▶ [TASK TO COMPLETE]: Begin at the line containing "Допустимо кілька варіантів розташування тіла" and reproduce every line through the end of the entries below. Nothing else should appear.

▶ [RECORD EXCERPTS]:
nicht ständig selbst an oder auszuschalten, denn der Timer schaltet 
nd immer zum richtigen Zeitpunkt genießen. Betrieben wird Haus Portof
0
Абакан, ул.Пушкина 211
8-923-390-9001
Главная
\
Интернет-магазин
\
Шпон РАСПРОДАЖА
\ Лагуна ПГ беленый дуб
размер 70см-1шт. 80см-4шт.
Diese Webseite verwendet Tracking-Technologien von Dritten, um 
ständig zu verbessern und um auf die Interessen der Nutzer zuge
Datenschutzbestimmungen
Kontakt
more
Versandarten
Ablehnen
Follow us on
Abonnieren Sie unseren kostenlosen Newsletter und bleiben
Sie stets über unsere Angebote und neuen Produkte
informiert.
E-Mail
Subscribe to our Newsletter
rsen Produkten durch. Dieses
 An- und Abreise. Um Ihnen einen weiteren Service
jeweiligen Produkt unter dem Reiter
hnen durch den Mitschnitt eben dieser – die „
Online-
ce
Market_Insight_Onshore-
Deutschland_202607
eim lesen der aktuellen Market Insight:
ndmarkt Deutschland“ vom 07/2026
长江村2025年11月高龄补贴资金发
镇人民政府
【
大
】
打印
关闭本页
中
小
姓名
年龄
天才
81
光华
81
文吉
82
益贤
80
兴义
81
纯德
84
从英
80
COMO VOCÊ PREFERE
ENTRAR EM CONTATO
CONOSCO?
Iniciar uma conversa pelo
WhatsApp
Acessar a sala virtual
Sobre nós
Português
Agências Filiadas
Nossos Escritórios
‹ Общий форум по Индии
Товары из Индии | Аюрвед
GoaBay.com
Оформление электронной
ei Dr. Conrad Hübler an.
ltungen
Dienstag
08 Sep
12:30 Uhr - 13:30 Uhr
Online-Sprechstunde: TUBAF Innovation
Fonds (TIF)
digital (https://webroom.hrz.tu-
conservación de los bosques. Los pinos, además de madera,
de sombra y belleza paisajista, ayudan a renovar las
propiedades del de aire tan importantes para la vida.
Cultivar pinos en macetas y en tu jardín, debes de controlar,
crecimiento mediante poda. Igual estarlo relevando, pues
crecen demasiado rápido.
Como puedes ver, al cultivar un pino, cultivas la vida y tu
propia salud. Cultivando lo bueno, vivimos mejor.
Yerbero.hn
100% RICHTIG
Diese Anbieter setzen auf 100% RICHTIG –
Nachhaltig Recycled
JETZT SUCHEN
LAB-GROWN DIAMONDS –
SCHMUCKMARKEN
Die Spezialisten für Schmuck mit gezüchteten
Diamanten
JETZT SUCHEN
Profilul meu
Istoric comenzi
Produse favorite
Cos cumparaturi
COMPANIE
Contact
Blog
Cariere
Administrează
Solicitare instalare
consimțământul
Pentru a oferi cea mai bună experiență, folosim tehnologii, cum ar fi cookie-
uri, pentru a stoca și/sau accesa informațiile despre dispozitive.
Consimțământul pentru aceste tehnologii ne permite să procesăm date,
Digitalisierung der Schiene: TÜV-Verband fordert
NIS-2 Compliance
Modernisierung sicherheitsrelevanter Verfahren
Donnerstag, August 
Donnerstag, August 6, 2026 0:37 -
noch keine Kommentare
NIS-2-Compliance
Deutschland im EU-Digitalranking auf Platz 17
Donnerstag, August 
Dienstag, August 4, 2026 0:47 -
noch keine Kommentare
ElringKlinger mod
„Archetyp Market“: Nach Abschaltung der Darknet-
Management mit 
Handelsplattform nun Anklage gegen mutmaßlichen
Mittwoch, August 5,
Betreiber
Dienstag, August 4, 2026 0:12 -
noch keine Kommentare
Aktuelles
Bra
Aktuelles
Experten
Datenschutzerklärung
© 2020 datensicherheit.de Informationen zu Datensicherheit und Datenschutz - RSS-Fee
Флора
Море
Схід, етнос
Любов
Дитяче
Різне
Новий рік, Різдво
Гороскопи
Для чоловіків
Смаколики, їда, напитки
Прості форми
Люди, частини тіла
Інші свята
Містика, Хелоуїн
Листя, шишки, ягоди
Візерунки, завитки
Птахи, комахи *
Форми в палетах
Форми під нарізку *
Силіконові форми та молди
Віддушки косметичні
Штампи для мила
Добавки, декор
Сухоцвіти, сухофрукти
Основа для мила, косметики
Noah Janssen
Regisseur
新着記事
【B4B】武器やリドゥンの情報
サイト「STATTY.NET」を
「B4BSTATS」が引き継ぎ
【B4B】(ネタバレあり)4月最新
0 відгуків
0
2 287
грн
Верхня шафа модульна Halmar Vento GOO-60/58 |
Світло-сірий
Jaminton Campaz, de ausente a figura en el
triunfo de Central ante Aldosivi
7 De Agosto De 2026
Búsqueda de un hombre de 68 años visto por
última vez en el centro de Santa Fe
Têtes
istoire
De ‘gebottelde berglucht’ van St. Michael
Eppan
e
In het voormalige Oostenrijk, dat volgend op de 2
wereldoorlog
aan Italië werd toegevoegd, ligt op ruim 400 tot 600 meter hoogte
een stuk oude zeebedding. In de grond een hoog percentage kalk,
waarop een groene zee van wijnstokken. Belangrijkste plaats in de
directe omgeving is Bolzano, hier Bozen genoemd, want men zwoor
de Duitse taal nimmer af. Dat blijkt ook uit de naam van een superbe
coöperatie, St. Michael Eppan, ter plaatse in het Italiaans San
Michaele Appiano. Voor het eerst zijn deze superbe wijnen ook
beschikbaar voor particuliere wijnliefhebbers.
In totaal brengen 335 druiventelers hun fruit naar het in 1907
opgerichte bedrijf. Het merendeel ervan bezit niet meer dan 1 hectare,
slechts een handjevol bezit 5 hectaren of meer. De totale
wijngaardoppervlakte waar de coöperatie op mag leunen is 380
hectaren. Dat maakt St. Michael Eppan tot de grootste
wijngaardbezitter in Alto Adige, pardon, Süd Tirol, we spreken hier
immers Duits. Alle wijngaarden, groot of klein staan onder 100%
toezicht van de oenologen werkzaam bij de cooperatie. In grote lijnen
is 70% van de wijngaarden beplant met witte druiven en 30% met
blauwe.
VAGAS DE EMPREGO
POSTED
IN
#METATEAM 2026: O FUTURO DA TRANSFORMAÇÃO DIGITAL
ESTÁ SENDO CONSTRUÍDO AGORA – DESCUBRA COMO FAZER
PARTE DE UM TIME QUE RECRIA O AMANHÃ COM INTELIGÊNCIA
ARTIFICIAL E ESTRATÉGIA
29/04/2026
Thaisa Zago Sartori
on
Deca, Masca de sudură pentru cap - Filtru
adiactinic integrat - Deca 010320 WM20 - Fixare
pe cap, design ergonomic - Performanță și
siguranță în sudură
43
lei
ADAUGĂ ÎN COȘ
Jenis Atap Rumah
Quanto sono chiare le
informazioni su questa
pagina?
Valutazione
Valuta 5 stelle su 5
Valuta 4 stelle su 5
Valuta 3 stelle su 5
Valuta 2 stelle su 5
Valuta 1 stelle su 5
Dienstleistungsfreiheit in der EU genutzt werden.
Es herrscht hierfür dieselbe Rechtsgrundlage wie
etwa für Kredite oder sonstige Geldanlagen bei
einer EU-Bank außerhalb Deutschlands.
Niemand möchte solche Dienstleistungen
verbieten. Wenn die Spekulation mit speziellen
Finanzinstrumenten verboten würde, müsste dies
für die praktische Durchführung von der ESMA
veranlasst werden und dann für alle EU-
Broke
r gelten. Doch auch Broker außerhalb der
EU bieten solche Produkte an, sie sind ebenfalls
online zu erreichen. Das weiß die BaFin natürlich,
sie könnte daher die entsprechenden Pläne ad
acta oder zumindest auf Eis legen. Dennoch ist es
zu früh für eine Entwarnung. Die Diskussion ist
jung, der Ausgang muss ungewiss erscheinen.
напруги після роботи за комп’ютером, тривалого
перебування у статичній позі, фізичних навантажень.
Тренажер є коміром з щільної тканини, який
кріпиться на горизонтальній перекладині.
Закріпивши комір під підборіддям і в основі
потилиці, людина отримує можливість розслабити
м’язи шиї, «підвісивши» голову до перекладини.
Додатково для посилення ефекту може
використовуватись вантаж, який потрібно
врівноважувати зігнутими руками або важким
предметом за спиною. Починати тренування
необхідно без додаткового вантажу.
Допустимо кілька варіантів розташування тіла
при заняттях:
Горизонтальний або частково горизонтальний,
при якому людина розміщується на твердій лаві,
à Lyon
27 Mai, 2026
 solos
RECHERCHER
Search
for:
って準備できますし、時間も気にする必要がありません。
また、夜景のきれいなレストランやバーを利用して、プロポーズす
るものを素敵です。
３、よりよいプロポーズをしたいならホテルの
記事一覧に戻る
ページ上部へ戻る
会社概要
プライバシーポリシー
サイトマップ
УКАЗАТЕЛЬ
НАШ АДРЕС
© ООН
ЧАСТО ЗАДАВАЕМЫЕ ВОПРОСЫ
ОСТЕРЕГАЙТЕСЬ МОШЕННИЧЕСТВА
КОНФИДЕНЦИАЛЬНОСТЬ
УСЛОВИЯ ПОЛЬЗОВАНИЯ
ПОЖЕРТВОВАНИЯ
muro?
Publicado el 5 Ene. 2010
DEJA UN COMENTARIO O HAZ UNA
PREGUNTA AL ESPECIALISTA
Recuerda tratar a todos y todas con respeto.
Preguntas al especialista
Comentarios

▶ [ANSWER]:
Допустимо кілька варіантів розташування тіла
при заняттях:
Горизонтальний або частково горизонтальний,
при якому людина розміщується на твердій лаві,
à Lyon
27 Mai, 2026
 solos
RECHERCHER
Search
for:
って準備できますし、時間も気にする必要がありません。
また、夜景のきれいなレストランやバーを利用して、プロポーズす
るものを素敵です。
３、よりよいプロポーズをしたいならホテルの
記事一覧に戻る
ページ上部へ戻る
会社概要
プライバシーポリシー
サイトマップ
УКАЗАТЕЛЬ
НАШ АДРЕС
© ООН
ЧАСТО ЗАДАВАЕМЫЕ ВОПРОСЫ
ОСТЕРЕГАЙТЕСЬ МОШЕННИЧЕСТВА
КОНФИДЕНЦИАЛЬНОСТЬ
УСЛОВИЯ ПОЛЬЗОВАНИЯ
ПОЖЕРТВОВАНИЯ
muro?
Publicado el 5 Ene. 2010
DEJA UN COMENTARIO O HAZ UNA
PREGUNTA AL ESPECIALISTA
Recuerda tratar a todos y todas con respeto.
Preguntas al especialista
Comentarios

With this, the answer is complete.